12-03-2014 07:38 PM
I've got a slow memory leak in the nbars binary. Eventually gets big enough (>6GB) that I have to restart NetBackup services on the master. The leak is pretty slow - I can go several weeks before it becomes an issue and I need to restart.
Just wondering if anyone else has run into this leak on their Solaris master?
Solaris 10:NetBackup Enterprise 7.6.0.3
12-04-2014 01:14 AM
There are a few instances of nbars memory leak, but nothing for 7.5.0.3 springs up.
You could try adding the following to your /usr/openv/netbackup/bp.conf (no restart is necessary)
NBARS_DISCOVERY_TIMER = 300
nbars is set to do a discovery ever 1 second - this will slow it down to every 5 minutes and should slow down the memory leak from happening.
If that setting gives any undesired results, remove it.
When you are having the issue, it might be worth checking the nbars log (oid 362) to see if anything suspect is showing up:
vxlogview -i 362 -d all -t 04:00:00 > nbars.txt
(this will capture the last 4 hours of nbars logs)
You can always stop nbars on it's own without restarting the whole of NetBackup
nbars -terminate
then run: nbars to re-run
If the above does not help, I would suggest logging a call with Symantec.
12-04-2014 03:14 AM
Just taken a look at mine, you many have hit upon something there. I'm 7.6.0.1 (note not 7.5.0.3 as written by revaroo!) and top shows nbars as the topmost when size ordered, size 5029MB, RES 821M. Interesting.
Jim
12-12-2014 03:33 AM
Mine is now size 5401M and res 894M . Looks like a leak to me.
12-12-2014 12:09 PM
Yup. Mine is 7540. I'm going to restart nbars...
12-15-2014 12:52 PM
Leak is pretty consistent - 8MB/hr
NBARS_DISCOVERY_TIMER setting has no effect from what I can tell...
01-05-2015 11:43 PM
I do not see anyone offering a solution here.

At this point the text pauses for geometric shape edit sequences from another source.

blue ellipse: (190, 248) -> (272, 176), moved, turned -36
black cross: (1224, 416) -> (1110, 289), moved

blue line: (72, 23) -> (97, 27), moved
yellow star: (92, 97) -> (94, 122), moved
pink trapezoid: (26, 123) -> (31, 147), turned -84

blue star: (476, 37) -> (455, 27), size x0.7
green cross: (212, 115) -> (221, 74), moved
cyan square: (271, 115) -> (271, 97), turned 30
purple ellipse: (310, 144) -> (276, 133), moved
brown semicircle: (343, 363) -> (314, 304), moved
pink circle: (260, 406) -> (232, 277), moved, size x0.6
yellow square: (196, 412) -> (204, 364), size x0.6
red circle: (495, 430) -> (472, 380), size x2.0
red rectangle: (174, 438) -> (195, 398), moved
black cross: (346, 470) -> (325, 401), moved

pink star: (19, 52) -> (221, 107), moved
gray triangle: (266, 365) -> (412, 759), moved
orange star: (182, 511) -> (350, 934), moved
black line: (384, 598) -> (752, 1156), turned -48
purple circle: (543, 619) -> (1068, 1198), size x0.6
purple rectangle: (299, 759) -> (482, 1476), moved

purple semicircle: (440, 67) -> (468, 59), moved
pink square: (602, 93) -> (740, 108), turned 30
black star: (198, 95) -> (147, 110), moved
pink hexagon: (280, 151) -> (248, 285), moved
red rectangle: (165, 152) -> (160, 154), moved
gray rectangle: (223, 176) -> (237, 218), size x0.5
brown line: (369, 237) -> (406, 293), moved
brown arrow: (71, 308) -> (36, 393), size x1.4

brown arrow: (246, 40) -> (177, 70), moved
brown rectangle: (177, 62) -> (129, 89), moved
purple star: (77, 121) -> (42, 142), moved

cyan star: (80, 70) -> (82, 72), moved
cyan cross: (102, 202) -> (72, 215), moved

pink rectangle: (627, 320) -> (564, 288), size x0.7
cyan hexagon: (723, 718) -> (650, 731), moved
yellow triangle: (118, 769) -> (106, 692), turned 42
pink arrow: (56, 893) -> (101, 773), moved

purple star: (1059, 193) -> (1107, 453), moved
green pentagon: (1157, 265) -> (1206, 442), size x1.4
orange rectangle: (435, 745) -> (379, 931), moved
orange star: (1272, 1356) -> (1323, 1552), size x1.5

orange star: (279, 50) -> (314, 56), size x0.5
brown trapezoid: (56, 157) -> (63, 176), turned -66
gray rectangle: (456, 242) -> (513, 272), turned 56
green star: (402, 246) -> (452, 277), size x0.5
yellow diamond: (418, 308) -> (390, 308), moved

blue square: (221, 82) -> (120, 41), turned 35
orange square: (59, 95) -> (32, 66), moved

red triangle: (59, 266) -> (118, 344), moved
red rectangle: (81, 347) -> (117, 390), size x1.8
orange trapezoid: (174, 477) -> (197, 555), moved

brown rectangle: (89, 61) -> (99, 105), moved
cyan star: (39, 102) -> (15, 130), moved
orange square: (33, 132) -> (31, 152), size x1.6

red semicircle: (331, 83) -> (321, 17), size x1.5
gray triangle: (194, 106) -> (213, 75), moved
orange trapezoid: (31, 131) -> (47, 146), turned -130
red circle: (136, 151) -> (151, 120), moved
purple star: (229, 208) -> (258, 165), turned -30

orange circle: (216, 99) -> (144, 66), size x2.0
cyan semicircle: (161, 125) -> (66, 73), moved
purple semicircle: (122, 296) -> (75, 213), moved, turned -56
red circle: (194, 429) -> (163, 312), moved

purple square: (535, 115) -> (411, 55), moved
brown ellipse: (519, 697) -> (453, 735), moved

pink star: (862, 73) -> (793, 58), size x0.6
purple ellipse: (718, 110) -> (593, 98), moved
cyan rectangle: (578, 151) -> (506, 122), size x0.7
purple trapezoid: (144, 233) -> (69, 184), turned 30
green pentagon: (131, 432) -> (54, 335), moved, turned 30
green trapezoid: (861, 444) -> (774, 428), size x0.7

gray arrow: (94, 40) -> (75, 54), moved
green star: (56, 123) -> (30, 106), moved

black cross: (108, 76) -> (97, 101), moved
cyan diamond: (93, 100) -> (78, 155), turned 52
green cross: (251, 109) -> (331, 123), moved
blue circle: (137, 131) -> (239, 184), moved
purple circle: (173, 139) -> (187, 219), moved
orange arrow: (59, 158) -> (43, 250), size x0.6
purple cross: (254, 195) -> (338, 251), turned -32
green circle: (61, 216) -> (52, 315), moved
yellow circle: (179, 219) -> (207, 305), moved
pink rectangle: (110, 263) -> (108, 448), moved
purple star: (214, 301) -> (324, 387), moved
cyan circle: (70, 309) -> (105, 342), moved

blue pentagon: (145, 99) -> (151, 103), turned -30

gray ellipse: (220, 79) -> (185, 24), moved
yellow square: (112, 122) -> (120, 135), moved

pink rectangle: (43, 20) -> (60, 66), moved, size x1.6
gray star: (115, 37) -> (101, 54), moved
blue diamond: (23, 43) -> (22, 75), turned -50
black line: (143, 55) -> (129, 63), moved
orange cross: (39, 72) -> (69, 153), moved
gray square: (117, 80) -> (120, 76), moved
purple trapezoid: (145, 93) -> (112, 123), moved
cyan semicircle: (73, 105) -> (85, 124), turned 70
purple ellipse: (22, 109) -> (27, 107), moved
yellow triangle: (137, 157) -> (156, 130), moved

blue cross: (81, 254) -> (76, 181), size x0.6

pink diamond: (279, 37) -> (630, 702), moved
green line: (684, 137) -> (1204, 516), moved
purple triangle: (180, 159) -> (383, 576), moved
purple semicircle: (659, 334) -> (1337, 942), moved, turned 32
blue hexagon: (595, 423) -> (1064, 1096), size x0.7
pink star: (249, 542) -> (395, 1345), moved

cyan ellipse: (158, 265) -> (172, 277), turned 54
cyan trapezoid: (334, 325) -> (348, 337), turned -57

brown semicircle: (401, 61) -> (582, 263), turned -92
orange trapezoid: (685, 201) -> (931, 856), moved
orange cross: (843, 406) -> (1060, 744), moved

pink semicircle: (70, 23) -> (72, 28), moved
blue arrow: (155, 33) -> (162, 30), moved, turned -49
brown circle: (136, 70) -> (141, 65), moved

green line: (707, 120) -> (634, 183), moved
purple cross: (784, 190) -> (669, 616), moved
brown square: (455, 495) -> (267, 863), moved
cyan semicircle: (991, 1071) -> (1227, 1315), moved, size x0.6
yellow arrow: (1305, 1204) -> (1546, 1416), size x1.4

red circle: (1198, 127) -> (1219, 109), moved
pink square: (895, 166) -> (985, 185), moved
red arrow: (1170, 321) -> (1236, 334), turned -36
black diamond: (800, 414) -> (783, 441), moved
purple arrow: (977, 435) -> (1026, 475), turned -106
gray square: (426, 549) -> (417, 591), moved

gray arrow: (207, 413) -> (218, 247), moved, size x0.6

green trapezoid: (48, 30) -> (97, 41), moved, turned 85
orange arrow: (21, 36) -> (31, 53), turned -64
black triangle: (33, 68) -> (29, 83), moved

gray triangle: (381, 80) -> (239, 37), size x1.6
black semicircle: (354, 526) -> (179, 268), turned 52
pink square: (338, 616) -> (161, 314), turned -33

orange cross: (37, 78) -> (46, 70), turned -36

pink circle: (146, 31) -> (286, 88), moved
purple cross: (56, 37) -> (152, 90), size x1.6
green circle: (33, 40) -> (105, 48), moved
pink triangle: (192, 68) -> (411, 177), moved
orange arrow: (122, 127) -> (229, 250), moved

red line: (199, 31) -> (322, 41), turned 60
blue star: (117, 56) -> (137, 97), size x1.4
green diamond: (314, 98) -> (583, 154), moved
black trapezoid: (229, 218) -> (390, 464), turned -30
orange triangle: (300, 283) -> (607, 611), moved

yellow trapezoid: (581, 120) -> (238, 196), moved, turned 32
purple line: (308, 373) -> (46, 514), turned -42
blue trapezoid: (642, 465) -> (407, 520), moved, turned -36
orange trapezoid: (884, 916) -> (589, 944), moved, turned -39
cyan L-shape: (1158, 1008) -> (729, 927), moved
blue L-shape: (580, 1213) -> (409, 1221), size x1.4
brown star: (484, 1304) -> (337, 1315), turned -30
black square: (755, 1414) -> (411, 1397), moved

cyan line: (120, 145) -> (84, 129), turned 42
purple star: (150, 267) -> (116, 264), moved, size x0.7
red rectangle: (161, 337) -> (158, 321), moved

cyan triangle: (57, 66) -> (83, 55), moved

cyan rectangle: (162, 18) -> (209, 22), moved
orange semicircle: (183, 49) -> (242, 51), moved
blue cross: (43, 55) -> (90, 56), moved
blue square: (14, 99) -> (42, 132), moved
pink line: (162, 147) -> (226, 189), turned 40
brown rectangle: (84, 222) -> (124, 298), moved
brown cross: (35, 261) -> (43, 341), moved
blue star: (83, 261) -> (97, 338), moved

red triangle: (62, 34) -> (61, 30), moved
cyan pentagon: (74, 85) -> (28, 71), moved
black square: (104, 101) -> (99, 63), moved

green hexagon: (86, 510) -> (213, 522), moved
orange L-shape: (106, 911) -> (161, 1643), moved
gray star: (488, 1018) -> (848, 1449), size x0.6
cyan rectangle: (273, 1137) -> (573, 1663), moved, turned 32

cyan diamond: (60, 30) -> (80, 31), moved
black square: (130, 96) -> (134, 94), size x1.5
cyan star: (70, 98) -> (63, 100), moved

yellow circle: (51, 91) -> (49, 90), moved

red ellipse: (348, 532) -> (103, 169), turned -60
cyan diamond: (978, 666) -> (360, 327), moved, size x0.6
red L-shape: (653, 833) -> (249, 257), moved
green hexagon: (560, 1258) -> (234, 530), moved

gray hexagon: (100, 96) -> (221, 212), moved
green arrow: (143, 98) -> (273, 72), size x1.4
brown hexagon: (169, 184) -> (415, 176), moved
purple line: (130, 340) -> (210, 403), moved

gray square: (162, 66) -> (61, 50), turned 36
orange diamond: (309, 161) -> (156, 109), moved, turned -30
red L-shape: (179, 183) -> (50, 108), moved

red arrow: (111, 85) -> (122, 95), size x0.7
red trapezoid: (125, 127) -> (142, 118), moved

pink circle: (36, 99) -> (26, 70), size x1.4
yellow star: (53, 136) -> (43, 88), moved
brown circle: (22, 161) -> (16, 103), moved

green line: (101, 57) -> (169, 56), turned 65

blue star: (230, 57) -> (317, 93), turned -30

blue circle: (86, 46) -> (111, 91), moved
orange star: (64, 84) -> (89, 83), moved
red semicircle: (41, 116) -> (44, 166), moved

Have you logged a Support call yet?
01-06-2015 08:54 AM
I had a case opened but God help me it was not pleasant. I eventually gave up because of lack of resources on my end (and the fact that it was fairly easily "manageable") - I'm HOPING that it will be fixed in 7.6.1. If it is not, I will open a new case.
01-22-2015 12:10 AM
Just for info - NBU 7.6.1 was released a couple of days ago:
01-22-2015 02:10 PM
Yep. My master was upgraded to 7.6.1 a week ago. I am monitoring to see if this issue was addressed in the most recent release...
01-22-2015 02:12 PM
Although... looking at it... I don't think the memory leak has been fixed:
load averages: 0.32, 0.47, 0.55; up 252+04:38:50 15:11:11 281 processes: 276 sleeping, 2 zombie, 1 stopped, 2 on cpu CPU states: 99.9% idle, 0.1% user, 0.1% kernel, 0.0% iowait, 0.0% swap Memory: 32G phys mem, 7386M free mem, 32G total swap, 32G free swap PID USERNAME LWP PRI NICE SIZE RES STATE TIME CPU COMMAND 15754 root 105 59 0 3255M 3143M cpu/28 54.7H 0.07% dbsrv16 16278 root 16 59 0 1565M 1212M sleep 197:59 0.00% nbars 16204 root 18 59 0 793M 718M sleep 74:08 0.00% nbpem
I will continue to monitor and see...
01-23-2015 03:15 AM
I dont understand that mph999: if theres no call you wont fix it? Symantec have zero proactive support? Symantec with all their resources wont (not even cant) monitor the mem usage of one of their own processes on a system that is declared on the compatibility matrix? That doesnt put Symantec in a good light does it?
For all the free support that gets handed out by customers on this forum..!
Jim
01-23-2015 03:40 AM
Unfortunately, if it's not reported we can't fix it ...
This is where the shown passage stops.